_WORK TO COMPLETE_
Set down each line of the data below exactly as it stands, dropping the pictures.

· · · ·

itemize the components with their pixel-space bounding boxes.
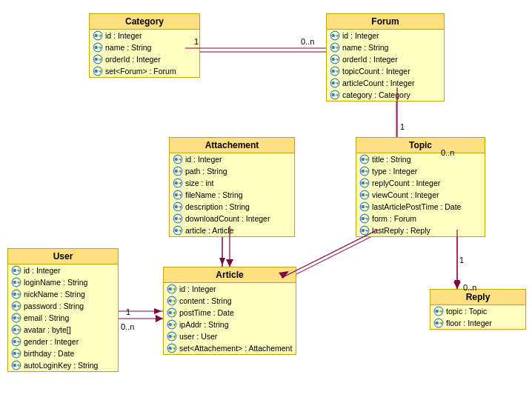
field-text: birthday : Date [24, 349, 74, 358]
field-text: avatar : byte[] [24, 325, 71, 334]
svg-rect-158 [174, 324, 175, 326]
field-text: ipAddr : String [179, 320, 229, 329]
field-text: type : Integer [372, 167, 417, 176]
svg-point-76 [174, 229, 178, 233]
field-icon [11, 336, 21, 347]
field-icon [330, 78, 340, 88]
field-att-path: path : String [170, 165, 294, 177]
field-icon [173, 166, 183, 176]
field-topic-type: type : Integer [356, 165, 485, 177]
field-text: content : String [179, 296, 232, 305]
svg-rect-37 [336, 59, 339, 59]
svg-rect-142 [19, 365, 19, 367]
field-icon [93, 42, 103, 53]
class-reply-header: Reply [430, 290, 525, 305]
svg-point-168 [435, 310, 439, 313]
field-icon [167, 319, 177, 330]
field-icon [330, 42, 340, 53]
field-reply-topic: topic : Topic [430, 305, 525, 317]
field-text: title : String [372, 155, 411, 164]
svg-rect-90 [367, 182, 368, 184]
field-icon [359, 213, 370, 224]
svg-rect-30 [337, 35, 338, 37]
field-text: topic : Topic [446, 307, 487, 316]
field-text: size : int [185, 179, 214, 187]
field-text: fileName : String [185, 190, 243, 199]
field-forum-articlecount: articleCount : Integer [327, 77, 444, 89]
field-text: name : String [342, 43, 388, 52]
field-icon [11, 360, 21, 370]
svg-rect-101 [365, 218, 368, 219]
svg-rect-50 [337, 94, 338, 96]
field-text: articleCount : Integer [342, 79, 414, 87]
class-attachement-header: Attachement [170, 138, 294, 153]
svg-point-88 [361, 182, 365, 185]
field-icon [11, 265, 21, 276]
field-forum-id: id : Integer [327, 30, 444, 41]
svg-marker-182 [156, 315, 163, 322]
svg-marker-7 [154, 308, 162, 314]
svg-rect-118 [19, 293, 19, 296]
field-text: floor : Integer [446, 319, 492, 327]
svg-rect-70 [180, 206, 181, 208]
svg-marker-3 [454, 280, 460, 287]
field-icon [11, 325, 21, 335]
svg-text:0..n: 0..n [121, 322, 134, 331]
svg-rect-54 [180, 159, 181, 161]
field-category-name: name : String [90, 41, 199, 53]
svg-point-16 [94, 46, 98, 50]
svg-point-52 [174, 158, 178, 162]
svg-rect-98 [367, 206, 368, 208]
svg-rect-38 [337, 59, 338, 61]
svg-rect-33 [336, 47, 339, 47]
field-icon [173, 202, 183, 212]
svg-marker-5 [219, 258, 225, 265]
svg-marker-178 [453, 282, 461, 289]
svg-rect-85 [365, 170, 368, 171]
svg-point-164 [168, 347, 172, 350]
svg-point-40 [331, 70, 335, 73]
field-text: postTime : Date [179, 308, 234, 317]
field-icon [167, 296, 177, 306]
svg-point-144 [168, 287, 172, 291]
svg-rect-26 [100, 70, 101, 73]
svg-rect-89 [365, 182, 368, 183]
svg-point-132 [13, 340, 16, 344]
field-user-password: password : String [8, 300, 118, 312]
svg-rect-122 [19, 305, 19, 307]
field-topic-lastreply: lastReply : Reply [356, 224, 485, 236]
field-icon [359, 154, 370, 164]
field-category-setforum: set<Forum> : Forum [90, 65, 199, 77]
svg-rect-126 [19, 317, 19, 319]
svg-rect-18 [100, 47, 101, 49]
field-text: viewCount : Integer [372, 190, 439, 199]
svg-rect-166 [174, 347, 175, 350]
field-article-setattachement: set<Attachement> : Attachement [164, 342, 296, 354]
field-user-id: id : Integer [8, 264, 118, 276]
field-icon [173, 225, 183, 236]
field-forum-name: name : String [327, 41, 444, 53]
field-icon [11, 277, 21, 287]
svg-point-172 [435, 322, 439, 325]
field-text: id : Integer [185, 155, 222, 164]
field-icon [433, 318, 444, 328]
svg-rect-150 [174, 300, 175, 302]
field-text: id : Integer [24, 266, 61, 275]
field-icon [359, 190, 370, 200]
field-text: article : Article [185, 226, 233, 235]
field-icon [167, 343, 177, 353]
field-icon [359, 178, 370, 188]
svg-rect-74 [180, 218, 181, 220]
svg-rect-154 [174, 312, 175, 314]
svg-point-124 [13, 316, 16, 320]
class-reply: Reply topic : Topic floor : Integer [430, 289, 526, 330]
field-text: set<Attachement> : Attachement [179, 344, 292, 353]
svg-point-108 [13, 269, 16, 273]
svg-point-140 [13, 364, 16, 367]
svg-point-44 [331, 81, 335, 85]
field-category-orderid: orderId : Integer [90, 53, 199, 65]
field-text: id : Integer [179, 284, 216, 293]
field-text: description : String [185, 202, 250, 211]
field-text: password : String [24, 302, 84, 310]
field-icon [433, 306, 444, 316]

· · · ·

_OUTPUT OF THE EXERCISE_
itemize the components with their pixel-space bounding boxes.
field-text: birthday : Date [24, 349, 74, 358]
field-text: avatar : byte[] [24, 325, 71, 334]
svg-rect-158 [174, 324, 175, 326]
field-text: ipAddr : String [179, 320, 229, 329]
field-text: type : Integer [372, 167, 417, 176]
svg-point-76 [174, 229, 178, 233]
field-icon [11, 336, 21, 347]
field-icon [330, 78, 340, 88]
field-att-path: path : String [170, 165, 294, 177]
field-icon [173, 166, 183, 176]
field-topic-type: type : Integer [356, 165, 485, 177]
field-text: content : String [179, 296, 232, 305]
svg-rect-37 [336, 59, 339, 59]
svg-rect-142 [19, 365, 19, 367]
field-icon [93, 42, 103, 53]
class-reply-header: Reply [430, 290, 525, 305]
svg-point-168 [435, 310, 439, 313]
field-icon [167, 319, 177, 330]
field-icon [330, 42, 340, 53]
field-reply-topic: topic : Topic [430, 305, 525, 317]
field-text: title : String [372, 155, 411, 164]
svg-rect-90 [367, 182, 368, 184]
field-icon [359, 213, 370, 224]
svg-rect-30 [337, 35, 338, 37]
field-text: topic : Topic [446, 307, 487, 316]
field-text: size : int [185, 179, 214, 187]
field-text: fileName : String [185, 190, 243, 199]
field-forum-articlecount: articleCount : Integer [327, 77, 444, 89]
field-text: name : String [342, 43, 388, 52]
field-icon [11, 360, 21, 370]
svg-rect-101 [365, 218, 368, 219]
svg-rect-50 [337, 94, 338, 96]
field-text: articleCount : Integer [342, 79, 414, 87]
class-attachement-header: Attachement [170, 138, 294, 153]
svg-point-88 [361, 182, 365, 185]
field-icon [11, 265, 21, 276]
field-forum-id: id : Integer [327, 30, 444, 41]
svg-marker-182 [156, 315, 163, 322]
svg-marker-7 [154, 308, 162, 314]
svg-rect-118 [19, 293, 19, 296]
field-text: floor : Integer [446, 319, 492, 327]
svg-rect-70 [180, 206, 181, 208]
svg-marker-3 [454, 280, 460, 287]
field-icon [11, 325, 21, 335]
svg-text:0..n: 0..n [121, 322, 134, 331]
svg-rect-54 [180, 159, 181, 161]
field-category-name: name : String [90, 41, 199, 53]
svg-point-16 [94, 46, 98, 50]
svg-point-52 [174, 158, 178, 162]
svg-rect-98 [367, 206, 368, 208]
svg-rect-38 [337, 59, 338, 61]
svg-rect-33 [336, 47, 339, 47]
field-icon [173, 202, 183, 212]
svg-marker-5 [219, 258, 225, 265]
svg-marker-178 [453, 282, 461, 289]
svg-rect-85 [365, 170, 368, 171]
svg-point-164 [168, 347, 172, 350]
svg-point-40 [331, 70, 335, 73]
field-text: postTime : Date [179, 308, 234, 317]
field-icon [167, 296, 177, 306]
svg-point-144 [168, 287, 172, 291]
svg-rect-26 [100, 70, 101, 73]
svg-rect-89 [365, 182, 368, 183]
svg-point-132 [13, 340, 16, 344]
field-user-password: password : String [8, 300, 118, 312]
svg-rect-122 [19, 305, 19, 307]
field-topic-lastreply: lastReply : Reply [356, 224, 485, 236]
field-icon [359, 154, 370, 164]
field-category-setforum: set<Forum> : Forum [90, 65, 199, 77]
svg-rect-126 [19, 317, 19, 319]
svg-rect-18 [100, 47, 101, 49]
field-text: viewCount : Integer [372, 190, 439, 199]
svg-rect-166 [174, 347, 175, 350]
field-article-setattachement: set<Attachement> : Attachement [164, 342, 296, 354]
field-user-id: id : Integer [8, 264, 118, 276]
field-icon [173, 225, 183, 236]
field-forum-name: name : String [327, 41, 444, 53]
field-icon [11, 277, 21, 287]
svg-point-172 [435, 322, 439, 325]
field-text: id : Integer [185, 155, 222, 164]
field-icon [433, 318, 444, 328]
svg-rect-150 [174, 300, 175, 302]
field-text: id : Integer [24, 266, 61, 275]
field-icon [359, 190, 370, 200]
field-text: article : Article [185, 226, 233, 235]
field-icon [167, 343, 177, 353]
field-icon [359, 178, 370, 188]
svg-rect-74 [180, 218, 181, 220]
svg-rect-154 [174, 312, 175, 314]
svg-point-124 [13, 316, 16, 320]
class-reply: Reply topic : Topic floor : Integer [430, 289, 526, 330]
field-text: set<Attachement> : Attachement [179, 344, 292, 353]
svg-point-108 [13, 269, 16, 273]
svg-point-140 [13, 364, 16, 367]
svg-point-44 [331, 81, 335, 85]
field-category-orderid: orderId : Integer [90, 53, 199, 65]
field-text: id : Integer [179, 284, 216, 293]
field-text: description : String [185, 202, 250, 211]
field-text: password : String [24, 302, 84, 310]
field-icon [433, 306, 444, 316]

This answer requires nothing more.